Glover’s team will not be appeal to the “sharks” on the Emmy-Award winning, entrepreneurial-themed, ABC television show. The WheelTrip is not 100 percent ready for prime time, she said.
But the team did find an alternative means to heed the judge’s advice.
This month, they pitched the WheelTrip as a new business idea in the $15,000 Maverick Entrepreneurial Program and Award contest. The contest is sponsored by the colleges of Engineering and Business and is held on the UTA campus. Winners were announced Dec. 3.
“We were one of three Second Place winners,” said Glover, who now works at a memory care facility in Fort Worth. “We were happy that we, at least, won something!”
Glover and her team of student engineers and business majors designed the WheelTrip app after they researched growing frustrations among millions of air travelers – particularly older adults - who use wheelchairs.
According to the team’s research, 65 percent of persons with disabilities have challenges getting through the nation’s airports. Among the more prominent challenges for those with disabilities include mobility, TSA and the built environment, including signage and announcements, Glover’s research concluded.
“Many airports do not support an environment that allows older adults to travel by plane with friends and family, leaving them to miss out on opportunities to go places that you might not necessarily be able to get to by car,” said Glover, whose study is titled Age-Friendly Airports: A Qualitative Study of Older Adults Aged 55 and Older.
Glover’s research concluded that, contrary to some assumptions, aging adult travelers use technology, including apps, in various aspects of their travel journeys. They also want to see increases in technological advances in airports in the future, she said, according to her research.
Based partly on her research, the UTA team designed the WheelTrip app for entry into the Smart Airport competition.
The FAA hosted the 2020 competition, its inaugural contest, to encourage college students to design technology to improve travel in the nation’s airports.
The 2020 challenge drew 12 teams from across the country. Last January, UTA was named one of three finalists. Purdue and the University of North Dakota rounded out the group of finalists. On Nov. 30, finalist teams submitted a digital poster and technical paper and presented a virtual demonstration to a steering committee of seven judges at the FAA’s William J. Hughes Technical Center in Atlantic City, N.J.
The WheelTrip app was designed to alleviate frustration among millions of air travelers who use wheelchairs. According to the UTA team’s research, 65 percent of persons with disabilities have had challenges getting through the nation’s airports.

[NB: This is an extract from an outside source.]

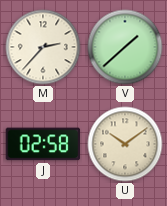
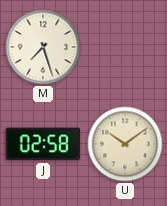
M: 2:37 -> 7:27
V: 1:38 -> none
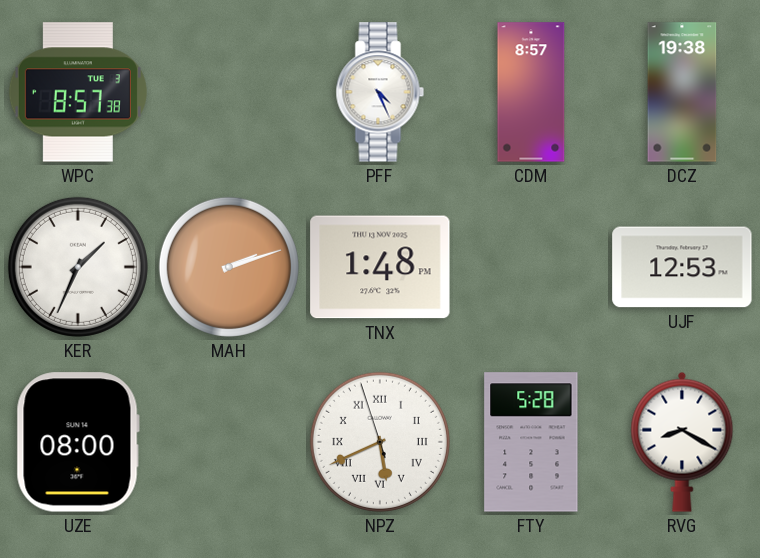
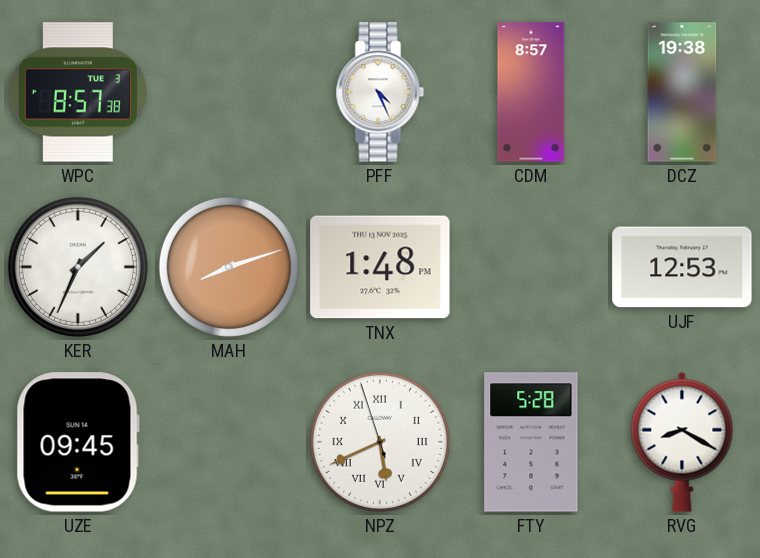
MAH: 2:12 -> 8:12
UZE: 08:00 -> 09:45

“The differently abled population often reports having an unpleasant airport experience,” the team’s research concludes. “For the almost four million Americans requiring a wheelchair, navigating the airport is not an easy task, and many wheelchair assistance companies receive poor reviews.”
The WheelTrip works similarly to the popular Uber app: Before arriving at an airport, a traveler uses the app to “hail” a wheelchair or assistive services. An assistive attendant meets the traveler at her car door upon arrival at the airport with a chair, then assists with getting the traveler to needed places within the airport, including to the gate or to a restroom if needed. Should a traveler not need a personal assistant, the app would provide the traveler a roadmap through the airport, including locations of restrooms and other needed services.
The WheelTrip stood out among judges because of its functionality, Glover said. “Most of the feedback we received was very positive,” she said of judges, who included leaders in the FAA organization and in the national Department of Homeland Security.
“They were very, very interested in it,”
Perhaps the team should pitch the WheelTrip app to the “sharks” after all.